Among the errors assigned in the present case was one to so much of the charge as is given below in italics, in respect of which a sufficient exception was preserved. The trial judge said:

"You have heard in argument here, incidentally dropped, no doubt, because these things have been repeated here so often in this court that every child knows what the law of self-defence is, that if a man thinks he has a right to slay he can slay. That is a great misapprehension of what this proposition of the law is and what it means. If that was the case how many men, when they were arraigned for the killing of a human being, would not assert that they thought they had a right to kill; they might be mistaken, but they thought so. They perhaps had a misunderstanding of the law, but then they thought they had the right to kill. What a perversion of this protection agency called the law of the land this would be! No, that is not the law. It must be shown *209 by the evidence that the party who was slain was at the time doing something that would satisfy a reasonable man, situated as was the defendant, that the deceased, William Allison, then and there was about to do that which would destroy the life of the defendant, and that he could not prevent it except by doing as he did do. The question as to whether that is the state of case or not is a question that is to be finally passed upon by the juries of the country, and by you in this case, and you must have something more tangible, more real, more certain, than that which is a simple declaration of the party who slays, made in your presence by him as a witness when he is confronted with a charge of murder. All men would say that. No man created would say otherwise when confronted by such circumstances, and the juries, as a matter of fact, would have nothing to do but to record the finding which was willed or established by the declaration of the party who did the killing."

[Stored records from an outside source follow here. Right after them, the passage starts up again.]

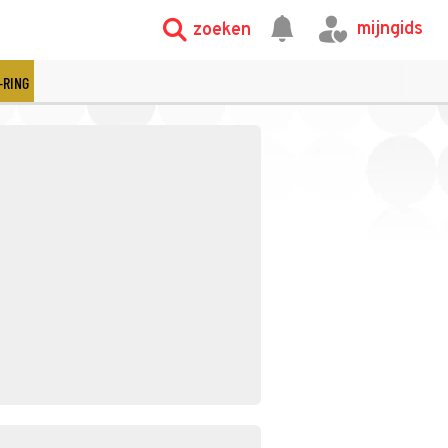
mijngids
zoeken
-RING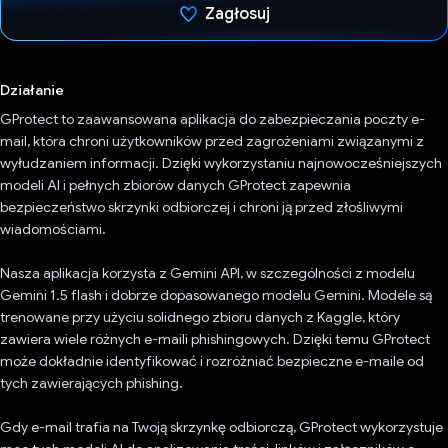
Zagłosuj
Głos oddany
Działanie
GProtect to zaawansowana aplikacja do zabezpieczania poczty e-
mail, która chroni użytkowników przed zagrożeniami związanymi z
wyłudzaniem informacji. Dzięki wykorzystaniu najnowocześniejszych
modeli AI i pełnych zbiorów danych GProtect zapewnia
bezpieczeństwo skrzynki odbiorczej i chroni ją przed złośliwymi
wiadomościami.
Nasza aplikacja korzysta z Gemini API, w szczególności z modelu
Gemini 1.5 flash i dobrze dopasowanego modelu Gemini. Modele są
trenowane przy użyciu solidnego zbioru danych z Kaggle, który
zawiera wiele różnych e-maili phishingowych. Dzięki temu GProtect
może dokładnie identyfikować i rozróżniać bezpieczne e-maile od
tych zawierających phishing.
Gdy e-mail trafia na Twoją skrzynkę odbiorczą, GProtect wykorzystuje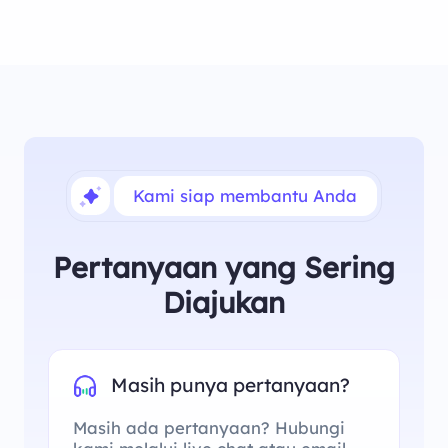
Kami siap membantu Anda
Pertanyaan yang Sering
Diajukan
Masih punya pertanyaan?
Masih ada pertanyaan? Hubungi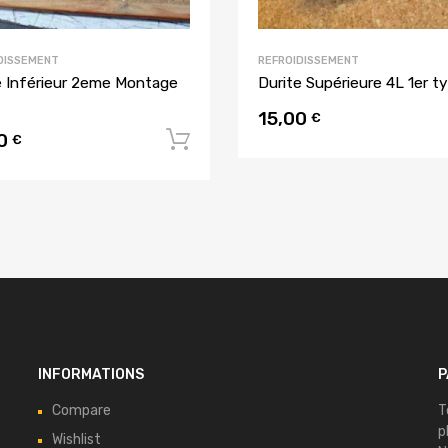
DISSEMENT
REFROIDISSEMENT
e Inférieur 2eme Montage
Durite Supérieure 4L 1er t
15,00
€
00
u panier
Ajouter au panier
€
INFORMATIONS
P
Compare
T
p
Wishlist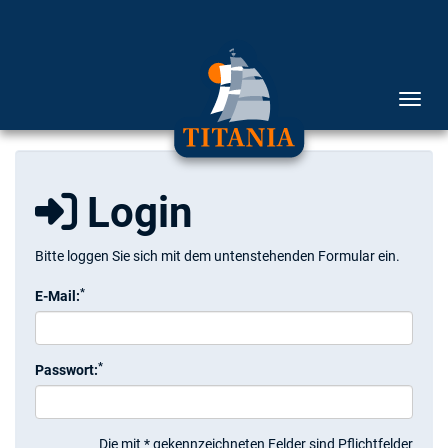
Menü 
Login
Bitte loggen Sie sich mit dem untenstehenden Formular ein.
*
E-Mail:
*
Passwort:
Die mit * gekennzeichneten Felder sind Pflichtfelder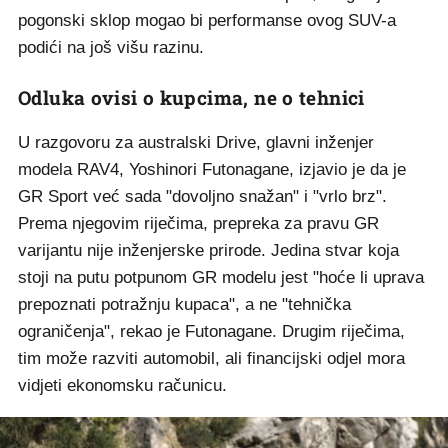
pogonski sklop mogao bi performanse ovog SUV-a
podići na još višu razinu.
Odluka ovisi o kupcima, ne o tehnici
U razgovoru za australski Drive, glavni inženjer
modela RAV4, Yoshinori Futonagane, izjavio je da je
GR Sport već sada "dovoljno snažan" i "vrlo brz".
Prema njegovim riječima, prepreka za pravu GR
varijantu nije inženjerske prirode. Jedina stvar koja
stoji na putu potpunom GR modelu jest "hoće li uprava
prepoznati potražnju kupaca", a ne "tehnička
ograničenja", rekao je Futonagane. Drugim riječima,
tim može razviti automobil, ali financijski odjel mora
vidjeti ekonomsku računicu.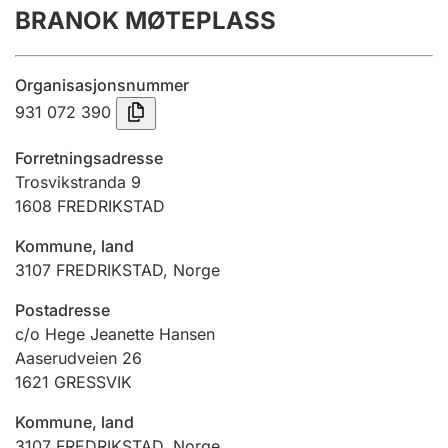
BRANOK MØTEPLASS
Årsregnskap
Innsending og forsinkelsesgebyr
Organisasjonsnummer
931 072 390
Tinglysing
Forretningsadresse
Trosvikstranda 9
1608
FREDRIKSTAD
Jeger
Betaling og jegeravgiftskort
Kommune, land
3107
FREDRIKSTAD
,
Norge
Ektepaktveileder
Postadresse
c/o Hege Jeanette Hansen
Aaserudveien 26
1621
GRESSVIK
Offentlig sektor
Kommune, land
3107
FREDRIKSTAD
,
Norge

In this there was error. While the trial judge may not have intended to be understood that the defendant could not prove his defence by his own testimony, and had it in his mind simply to warn the jury that they should not rely on the defendant's opinion that his conduct was justifiable, but on the facts, or what reasonably appeared to him to be such, we think these remarks had a much wider scope, and must have been so understood by the jury.